UMD Students Visit Congress to Raise Visibility for Science, Engineering and Technology
Students from the University of Maryland's Chapter of the Electrochemical Society (ECS) participated in the Science, Engineering, and Technology Congressional Visits Day (SET-CVD) on March 12-13, 2013 in Washington, DC. Ten student chapter members took part in the event, traveling to Capitol Hill to meet with Congressional staff members. They discussed the benefits of the innovation ecosystem created through a combination of federal and private scientific research programs and the importance of stable and predictable federal funding. The topic was a timely issue after the Sequester that just went into effect and the looming spending cuts that are expected in the federal budget.
The UMD Chapter’s faculty advisor, Dr. Eric Wachsman, has stressed the importance of science and energy policy and its potential impact on UMD's location in the national capital region to keep legislators informed of the benefits of electrochemical energy technologies. He recently published “Role of solid oxide fuel cells in a balanced energy strategy” in the journal Energy & Environmental Science and gave a number of energy policy oriented talks in DC region.

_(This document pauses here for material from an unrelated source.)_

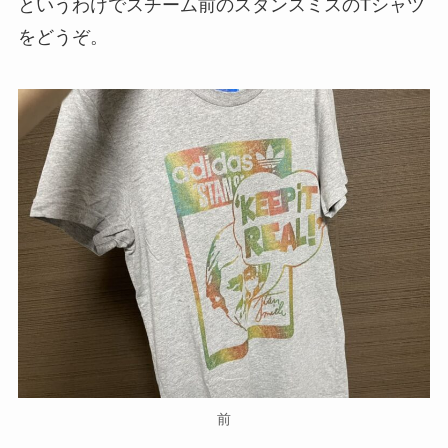
というわけでスチーム前のスタンスミスのTシャツ
をどうぞ。
前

Executive Director of ECS Roque Calvo, Betsy Houston of Federation of Materials Sciences, Dean Darryll Pines of UMD’s Clark School of Engineering, and Bob Boege, organizer of SET-CVD, helped the students prepare for their meetings. For all but one of the student participants, it was the first time that they had taken part in a Congressional visit. All of them left with a newfound appreciation of the accessibility and willingness of the legislators and their staff to meet with constituents and to hear their concerns. Though brief, the meetings were a valuable opportunity for the UMD chapter members to offer assistance and information to Congressional staff as well as grow their own network in the policy world.

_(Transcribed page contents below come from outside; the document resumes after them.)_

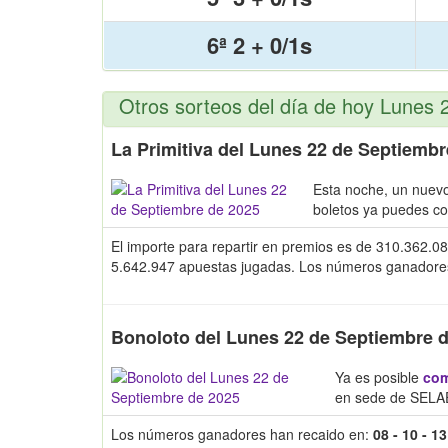
6ª 2 + 0/1s
Otros sorteos del día de hoy Lunes
La Primitiva del Lunes 22 de Septiembr
Esta noche, un nuev
boletos ya puedes c
El importe para repartir en premios es de 310.362.08
5.642.947 apuestas jugadas. Los números ganadores y 
Bonoloto del Lunes 22 de Septiembre 
Ya es posible
com
en sede de SELAE
Los números ganadores han recaido en:
08 - 10 - 13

"I know that though we don’t yet have the clout to make any big changes in the minds of the staffers we talked to, but we as a group left with a changed perspective that will inform our positions and actions throughout the rest of our long careers in science and engineering," said Colin Gore, President of the UMD Chapter. "I'm glad that we were able to have this experience early on in our careers so that we have many decades to improve our relationship with our Congressional representatives. I look forward to spreading this message to my peers at UMD, in ECS, and in the other professional spheres I will engage in the future."